=== Section Start ===

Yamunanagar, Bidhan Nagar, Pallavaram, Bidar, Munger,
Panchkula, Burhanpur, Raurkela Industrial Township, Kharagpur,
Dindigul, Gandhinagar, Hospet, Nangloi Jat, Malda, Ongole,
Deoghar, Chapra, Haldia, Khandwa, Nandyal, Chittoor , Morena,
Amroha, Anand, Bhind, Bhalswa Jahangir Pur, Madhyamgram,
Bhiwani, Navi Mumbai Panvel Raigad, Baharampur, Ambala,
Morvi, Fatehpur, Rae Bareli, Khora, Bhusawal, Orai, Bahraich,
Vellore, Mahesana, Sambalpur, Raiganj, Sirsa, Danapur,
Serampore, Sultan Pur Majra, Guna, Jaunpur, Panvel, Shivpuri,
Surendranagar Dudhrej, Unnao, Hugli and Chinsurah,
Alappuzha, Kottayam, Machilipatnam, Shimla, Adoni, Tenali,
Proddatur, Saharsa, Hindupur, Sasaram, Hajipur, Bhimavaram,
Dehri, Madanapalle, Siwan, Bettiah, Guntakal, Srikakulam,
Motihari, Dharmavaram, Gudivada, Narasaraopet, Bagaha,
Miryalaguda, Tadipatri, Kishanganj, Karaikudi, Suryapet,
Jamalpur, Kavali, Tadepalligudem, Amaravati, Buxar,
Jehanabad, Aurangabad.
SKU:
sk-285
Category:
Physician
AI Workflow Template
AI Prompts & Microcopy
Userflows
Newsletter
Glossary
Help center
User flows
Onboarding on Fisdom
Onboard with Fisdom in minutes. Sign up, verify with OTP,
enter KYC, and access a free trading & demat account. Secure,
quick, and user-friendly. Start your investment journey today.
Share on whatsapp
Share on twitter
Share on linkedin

=== Section End ===

[Prompt]
Retype the whole of the listing. Nothing may be altered or omitted.

[Written response]
Yamunanagar, Bidhan Nagar, Pallavaram, Bidar, Munger,
Panchkula, Burhanpur, Raurkela Industrial Township, Kharagpur,
Dindigul, Gandhinagar, Hospet, Nangloi Jat, Malda, Ongole,
Deoghar, Chapra, Haldia, Khandwa, Nandyal, Chittoor , Morena,
Amroha, Anand, Bhind, Bhalswa Jahangir Pur, Madhyamgram,
Bhiwani, Navi Mumbai Panvel Raigad, Baharampur, Ambala,
Morvi, Fatehpur, Rae Bareli, Khora, Bhusawal, Orai, Bahraich,
Vellore, Mahesana, Sambalpur, Raiganj, Sirsa, Danapur,
Serampore, Sultan Pur Majra, Guna, Jaunpur, Panvel, Shivpuri,
Surendranagar Dudhrej, Unnao, Hugli and Chinsurah,
Alappuzha, Kottayam, Machilipatnam, Shimla, Adoni, Tenali,
Proddatur, Saharsa, Hindupur, Sasaram, Hajipur, Bhimavaram,
Dehri, Madanapalle, Siwan, Bettiah, Guntakal, Srikakulam,
Motihari, Dharmavaram, Gudivada, Narasaraopet, Bagaha,
Miryalaguda, Tadipatri, Kishanganj, Karaikudi, Suryapet,
Jamalpur, Kavali, Tadepalligudem, Amaravati, Buxar,
Jehanabad, Aurangabad.
SKU:
sk-285
Category:
Physician
AI Workflow Template
AI Prompts & Microcopy
Userflows
Newsletter
Glossary
Help center
User flows
Onboarding on Fisdom
Onboard with Fisdom in minutes. Sign up, verify with OTP,
enter KYC, and access a free trading & demat account. Secure,
quick, and user-friendly. Start your investment journey today.
Share on whatsapp
Share on twitter
Share on linkedin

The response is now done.